Speaking in a near-whisper, Takeuchi leaned forward and made a confession: His father thought he was too passive to be a good journalist.

But the taxi driver's son had other ideas. He'd read about the exploits of Bob Woodward and Carl Bernstein, two American reporters who brought down a president, and wanted to bring the same willful verve to Japanese journalism — in his own quiet way.

At 22, Takeuchi joined the Ishinomaki Hibi Shimbun as a cub reporter. Since then, he has worked every position at the paper, following a simple credo: To better serve readers, journalists must get out on the street and ask hard questions, not just sit in the office and rewrite press releases.

"Reporters," the 53-year-old said, "must move their feet."

When he first started in the small, second-floor newsroom, he worked the police beat and soon noticed a disturbing trend: Without their own fully equipped hospital, residents were forced to take an ambulance to the nearest city, an hour away. Takeuchi spent a week with an ambulance crew for a story about a woman rendered brain dead because doctors did not treat her in time. The piece persuaded local government officials to build a top-notch medical facility.

On March 11, the paper once again provided a public safety net. At 2:46 p.m., just after the day's edition had gone to print, Takeuchi's newsroom began to violently shake. Within minutes, he dispatched staffers into the community. One reporter was washed away with his car, but survived. Takeuchi didn't hear from another for more than a week.

He surveyed his workplace. The paper had been ushered back into the journalistic Stone Age. "Right away," he recalled, "we knew we were in trouble."

He huddled with the newspaper's publisher, Koichi Omi, and talked about how after World War II, the paper's reporters had secretly written stories by hand to bypass government censorship. "Readers needed us," Omi said, "so we decided to publish with our own hands."

The paper soon forged a disaster routine. Three staffers were assigned to evacuation centers. Before noon, another ventured on foot to collect their handwritten dispatches.

Yokoi Yasuhiko, 33, waded into murky floodwaters that reached his neck. "I couldn't see my feet. I didn't know where to step," he recalled. "All I could think about was that I didn't want to allow those notes to get wet. So I held them high over my head. And I went very slowly."
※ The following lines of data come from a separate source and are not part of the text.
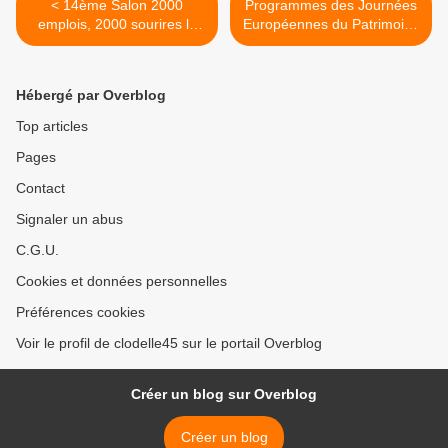
< 14ème Salon 2000
Programmes des Journées
emplois, 2000 sourires le
Européennes du Patrimoine
18 septembre 2025 à
2025 et de la Grande
Fleury-les-Aubrais
Remontée à Beaugency >
Hébergé par Overblog
Top articles
Pages
Contact
Signaler un abus
C.G.U.
Cookies et données personnelles
Préférences cookies
Voir le profil de clodelle45 sur le portail Overblog
Créer un blog sur Overblog
Créer un blog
Back at the office, Takeuchi compiled the reporter notes and dictated the day's stories as Omi hand-printed the first of six copies on sheets of poster-sized paper. "I had the best handwriting," he said. The rest were done by other staffers.

In the end, their voice was heard within their own community and across the world — even in the U.S. city where Takeuchi's heroes Woodward and Bernstein made their own journalistic mark.

The Newseum journalism museum in Washington acquired six original quake-era copies of the paper for its permanent collection, likening the accomplishment to such historic publishing feats as when a newsprint-deprived Civil War-era newspaper in Vicksburg, Miss., printed on wallpaper.

"Without the benefit of any of the 21st century conveniences or technological advancements, and in the face of significant personal hardships, these journalists were distinctly committed to providing their community with critical information, and they used simple pen and paper to do it," wrote Carrie Christofferson, curator of Newseum collections.

Back to normal press runs, the staff isn't resting on its laurels: Thousands of residents have been confirmed dead, including many of the newspaper's readers.

Takeuchi is baffled by the accolades, saying, "I thought this is what newspapers are supposed to do."